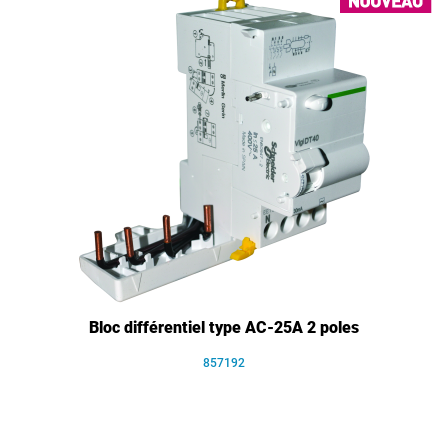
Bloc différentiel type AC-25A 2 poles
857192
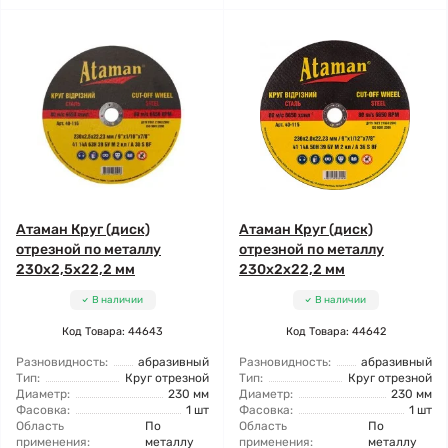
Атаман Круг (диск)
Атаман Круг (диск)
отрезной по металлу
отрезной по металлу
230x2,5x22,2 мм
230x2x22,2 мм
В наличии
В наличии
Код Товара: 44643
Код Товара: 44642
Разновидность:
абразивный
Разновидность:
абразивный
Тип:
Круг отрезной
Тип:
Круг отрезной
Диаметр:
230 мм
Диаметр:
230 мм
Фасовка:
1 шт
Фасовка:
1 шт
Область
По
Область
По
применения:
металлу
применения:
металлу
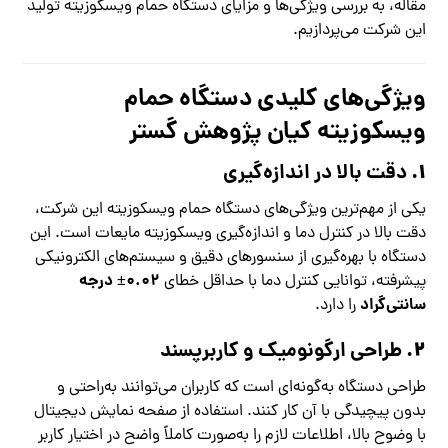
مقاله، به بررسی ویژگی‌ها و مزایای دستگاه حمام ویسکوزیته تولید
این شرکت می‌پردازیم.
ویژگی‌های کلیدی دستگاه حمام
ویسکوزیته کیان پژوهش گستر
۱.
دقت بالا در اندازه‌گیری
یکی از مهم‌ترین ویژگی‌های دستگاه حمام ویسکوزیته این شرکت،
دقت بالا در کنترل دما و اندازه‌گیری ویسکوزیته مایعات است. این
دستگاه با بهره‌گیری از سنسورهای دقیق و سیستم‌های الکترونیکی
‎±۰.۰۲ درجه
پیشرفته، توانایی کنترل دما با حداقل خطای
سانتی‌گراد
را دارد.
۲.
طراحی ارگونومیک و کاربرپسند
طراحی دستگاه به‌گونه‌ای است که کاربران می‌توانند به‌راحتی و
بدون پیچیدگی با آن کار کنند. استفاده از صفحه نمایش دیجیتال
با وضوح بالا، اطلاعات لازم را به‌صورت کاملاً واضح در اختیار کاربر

# WHAT IS BEING ASKED:
How many lines of the listing contain "گیری"? Say only that number.

# RESPONSE TO THE EXERCISE:
3